Старший ефрейтор Фернандо Лунес сидел у бочки с остывшим супом. Он смотрел на ложку, как на оружие. За день они потеряли ещё шестерых. Один — задохнулся в блиндаже. Второго разорвало на мины. Третий стрелял себе в подбородок, но остался жив — без языка.
— Мы больше не армия, — сказал кто-то. — Мы — приговор.
Фернандо поднялся, бросил ложку.
— Мы — остаток нации. Если мы упадём — с нас сотрут имя.
Он сам не верил. Но слова были нужны.
В госпитале на холме были только свечи. Электричества не было. Медики выжимали спирт на раны прямо из бутылки. Один из санитаров сошёл с ума — надел повязки себе на голову и шептал: «я умер, не трогайте меня».
В палатке для смертников лежала Изабель Рамос. Девочка-доброволец. Радистка. Ей было девятнадцать. Мина снесла ей обе ноги, когда она бежала с шифровкой.
— Мама... — шептала она. — Я же хотела просто жить… просто жить…
Старший врач держал её за руку. Через пятнадцать минут она умерла.
— Запишите: героически. Но внутри мы все знаем — по-скотски. Без права на слёзы.
Ночью британцы вновь атаковали. На этот раз — с фланга. Они шли, как тени, с приборами ночного видения. Аргентинцы стреляли на звук. Иногда — друг в друга. Один пулемётчик перебил свой расчёт. Потом — себя.
Фернандо держал позицию у старого каменного креста. Одна пуля — в плечо. Вторая — по каске, срикошетила. Он не чувствовал боли. Только ярость.
Когда подошли враги — он метнул гранату и бросился с ножом. Успел. Двоих. Но сам упал — в грязь, в кровь, в тьму.
Его нашли через два дня. Раненого, еле живого. Под телами. Он бредил. Говорил на языке, которого никто не знал.
— Он от шока, — сказали врачи. — Но, чёрт возьми, он выжил.
14 июня закончился. Начался 15-й. Но это был уже не календарный день. Это был — ад.
По рации пришёл приказ: капитуляция. Командование сдало позицию.
— Что значит «сдалось»? — спросил кто-то. — А мы? А те, кто умер?
Один солдат вышел из укрытия, глядя в небо:
— Это всё? Это всё, что мы стоили?
И вдруг разрыдался. По-настоящему. Захлёбываясь, стоя на коленях.
Потом начали плакать другие.
Потому что это был конец.
Не только войны. Конец веры. Конец иллюзий. Конец юности.
На следующий день британцы вошли. С оружием — но без стрельбы. Кто-то отдал честь. Кто-то плюнул в землю.
Фернандо, лежа на носилках, прошептал:
— Мы проиграли не бой… мы проиграли надежду…
И где-то на окраине лагеря висел флаг — порванный, прожжённый, но всё ещё держащийся.
Флаг Аргентины.
С ним — и всё, что осталось.
Глава 7.
После капитуляции наступила тишина, хуже выстрелов. Солдаты сидели в окопах, как мёртвые. Некоторые продолжали держать оружие, хотя патронов не было. Некоторые жевали землю — не от голода, а чтобы не закричать.

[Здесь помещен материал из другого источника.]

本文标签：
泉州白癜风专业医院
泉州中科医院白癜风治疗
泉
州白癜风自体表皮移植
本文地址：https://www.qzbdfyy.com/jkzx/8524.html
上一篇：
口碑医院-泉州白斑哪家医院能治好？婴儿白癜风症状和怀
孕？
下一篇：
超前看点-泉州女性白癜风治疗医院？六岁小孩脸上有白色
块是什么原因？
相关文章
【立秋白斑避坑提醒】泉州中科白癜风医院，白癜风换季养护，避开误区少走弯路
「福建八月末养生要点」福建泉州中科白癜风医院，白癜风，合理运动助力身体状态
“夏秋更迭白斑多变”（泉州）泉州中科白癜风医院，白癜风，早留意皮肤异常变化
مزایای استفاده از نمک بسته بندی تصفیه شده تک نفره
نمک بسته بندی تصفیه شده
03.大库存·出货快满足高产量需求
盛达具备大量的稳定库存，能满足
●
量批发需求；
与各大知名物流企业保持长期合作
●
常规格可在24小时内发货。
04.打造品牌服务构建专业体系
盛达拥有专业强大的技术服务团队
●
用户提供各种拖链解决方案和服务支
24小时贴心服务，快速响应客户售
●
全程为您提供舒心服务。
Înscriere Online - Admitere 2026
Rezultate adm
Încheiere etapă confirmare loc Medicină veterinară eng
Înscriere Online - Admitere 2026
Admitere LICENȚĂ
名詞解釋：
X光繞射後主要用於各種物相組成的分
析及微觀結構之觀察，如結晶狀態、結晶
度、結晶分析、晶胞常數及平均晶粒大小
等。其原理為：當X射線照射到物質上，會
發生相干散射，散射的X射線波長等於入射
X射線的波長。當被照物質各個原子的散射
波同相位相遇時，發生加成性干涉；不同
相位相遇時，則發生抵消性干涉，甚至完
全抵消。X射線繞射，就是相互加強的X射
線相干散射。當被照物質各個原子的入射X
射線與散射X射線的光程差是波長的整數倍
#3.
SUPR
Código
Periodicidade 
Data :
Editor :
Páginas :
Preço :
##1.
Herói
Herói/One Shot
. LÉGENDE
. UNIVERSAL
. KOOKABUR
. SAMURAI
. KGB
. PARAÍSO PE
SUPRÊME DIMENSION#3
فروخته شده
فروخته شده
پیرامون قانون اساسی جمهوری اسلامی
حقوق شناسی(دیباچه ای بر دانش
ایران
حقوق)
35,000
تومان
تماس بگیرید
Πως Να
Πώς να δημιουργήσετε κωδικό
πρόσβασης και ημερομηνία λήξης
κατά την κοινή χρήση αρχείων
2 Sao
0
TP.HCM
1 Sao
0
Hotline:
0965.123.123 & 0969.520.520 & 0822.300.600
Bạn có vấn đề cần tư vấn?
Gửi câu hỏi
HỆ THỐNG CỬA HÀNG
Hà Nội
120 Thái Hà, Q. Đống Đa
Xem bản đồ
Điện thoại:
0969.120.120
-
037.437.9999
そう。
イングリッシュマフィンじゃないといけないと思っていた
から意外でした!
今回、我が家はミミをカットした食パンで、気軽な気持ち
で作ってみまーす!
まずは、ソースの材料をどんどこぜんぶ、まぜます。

В один из таких дней в лагерь привезли пленных. Их посадили в ряд, как учеников в классе. Британцы записывали фамилии. Кто-то шептал имя матери. Кто-то молился. Один — просто смотрел в небо и улыбался.
— Ты чего улыбаешься? — спросил офицер.— Я мёртв уже неделю, — ответил тот. — Просто тело не знало.

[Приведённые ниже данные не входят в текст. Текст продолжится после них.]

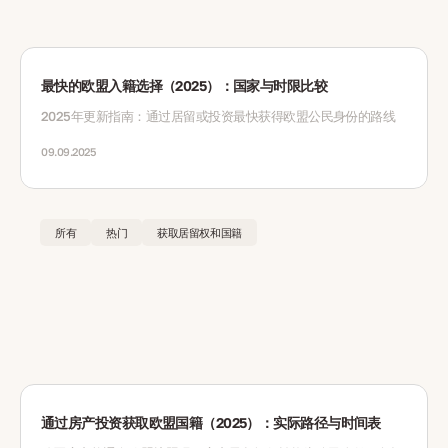
最快的欧盟入籍选择（2025）：国家与时限比较
2025年更新指南：通过居留或投资最快获得欧盟公民身份的路线
09.09.2025
所有
热门
获取居留权和国籍
通过房产投资获取欧盟国籍（2025）：实际路径与时间表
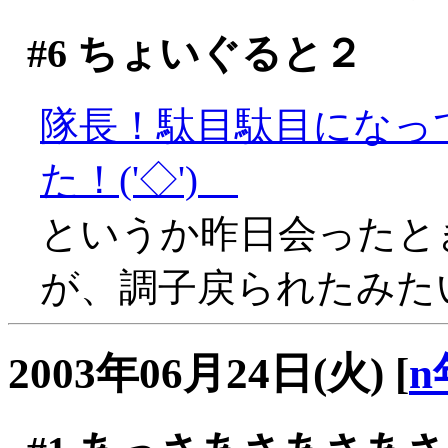
#6
ちょいぐると２
隊長！駄目駄目になっ
た！('◇')ゞ
というか昨日会ったと
が、調子戻られたみたいで
2003年06月24日(火)
[
n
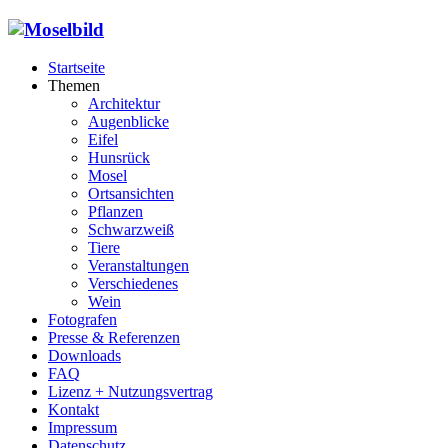
Startseite
Themen
Architektur
Augenblicke
Eifel
Hunsrück
Mosel
Ortsansichten
Pflanzen
Schwarzweiß
Tiere
Veranstaltungen
Verschiedenes
Wein
Fotografen
Presse & Referenzen
Downloads
FAQ
Lizenz + Nutzungsvertrag
Kontakt
Impressum
Datenschutz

В штабе собрали всех командиров. Один майор снял погоны. Просто положил на стол и сказал:
— Я больше не офицер. Я — отец двух сыновей. И я не смогу им объяснить, за что мы послали детей на убой.
Ему никто не возразил. Потому что все думали то же самое. Потому что в ту ночь многие сидели с револьвером на коленях, не зная — нажать или нет.
Фернандо очнулся в полевом лазарете. Его бинтовали, кололи, кормили. Но глаза оставались пустыми. Он больше не видел Мальвин. Он видел только лица. Тех, кто не вернулся. Куски тел. Обгоревшие пальцы. Взгляд Изабель, когда она просила: «Убей меня... я не хочу дожить».
К нему подошёл медик.
— Тебе повезло, старик. Живой.
— А это — повезло? — прошептал Фернандо. — Ты видел, как кишки своего брата держит в руках мальчишка? Видел, как мёртвых укладывают штабелями, а сверху — флаг? Ты слышал, как кричит тот, кого не добила мина?
Через несколько дней началась эвакуация. Солдат грузили в корабли. Возвращение домой. Но это был не триумф. Это был позор. Встречали их молча. Кто-то — с укором. Кто-то — с равнодушием. Один парень выбросился за борт по пути — оставил записку: «Я не вернусь туда, где смеются над мёртвыми».
На одном из кораблей, в трюме, кто-то запел гимн. Тихо. Шепотом. Потом другой. Потом весь трюм. Запели, как мёртвые, вставшие на ноги. Никто не кричал. Только — пели. Пели сквозь шрамы, через зубы, среди плачущих.
Габриэль Ледесма, обмотанный бинтами, смотрел в люк. И думал:
«Мы не проиграли, если нас всё ещё слышит земля. Но если Бог нас не слышит — значит, он ушёл с Мальвинов вместе с последней пулей.»
В Буэнос-Айресе, у входа в церковь, старая женщина зажгла свечу и поставила на камень.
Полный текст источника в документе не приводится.